━━ Dataset extract ━━

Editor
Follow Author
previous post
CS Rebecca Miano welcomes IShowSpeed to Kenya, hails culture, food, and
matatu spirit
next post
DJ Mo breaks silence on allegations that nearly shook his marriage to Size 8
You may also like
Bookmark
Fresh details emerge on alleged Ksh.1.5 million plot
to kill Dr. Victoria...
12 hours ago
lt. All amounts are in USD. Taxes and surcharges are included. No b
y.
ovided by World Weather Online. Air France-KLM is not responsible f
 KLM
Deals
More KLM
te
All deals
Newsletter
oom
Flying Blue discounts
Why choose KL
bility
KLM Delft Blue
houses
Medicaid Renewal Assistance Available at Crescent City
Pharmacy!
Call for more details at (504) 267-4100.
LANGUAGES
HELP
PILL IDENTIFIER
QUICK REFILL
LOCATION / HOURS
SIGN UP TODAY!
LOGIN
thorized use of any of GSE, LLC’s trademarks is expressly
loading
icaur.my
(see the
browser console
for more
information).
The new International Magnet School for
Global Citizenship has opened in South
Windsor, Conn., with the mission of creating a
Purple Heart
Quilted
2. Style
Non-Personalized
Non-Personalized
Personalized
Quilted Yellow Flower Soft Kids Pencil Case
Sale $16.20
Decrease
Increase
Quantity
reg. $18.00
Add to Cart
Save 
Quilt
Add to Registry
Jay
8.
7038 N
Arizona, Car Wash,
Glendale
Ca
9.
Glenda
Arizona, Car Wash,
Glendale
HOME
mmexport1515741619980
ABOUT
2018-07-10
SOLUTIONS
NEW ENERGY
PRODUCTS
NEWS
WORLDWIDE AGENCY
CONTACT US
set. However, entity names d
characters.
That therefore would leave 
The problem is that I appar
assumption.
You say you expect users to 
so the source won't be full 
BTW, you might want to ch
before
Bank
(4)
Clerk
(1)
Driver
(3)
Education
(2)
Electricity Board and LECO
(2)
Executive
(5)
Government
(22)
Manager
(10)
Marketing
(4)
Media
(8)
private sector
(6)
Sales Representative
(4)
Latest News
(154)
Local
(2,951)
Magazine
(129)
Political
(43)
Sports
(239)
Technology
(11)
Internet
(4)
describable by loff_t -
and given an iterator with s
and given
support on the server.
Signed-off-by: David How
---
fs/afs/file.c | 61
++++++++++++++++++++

━━━

## To do
Look through the entries above; copy every line holding the string "details".

## Answer to this task
Fresh details emerge on alleged Ksh.1.5 million plot
Call for more details at (504) 267-4100.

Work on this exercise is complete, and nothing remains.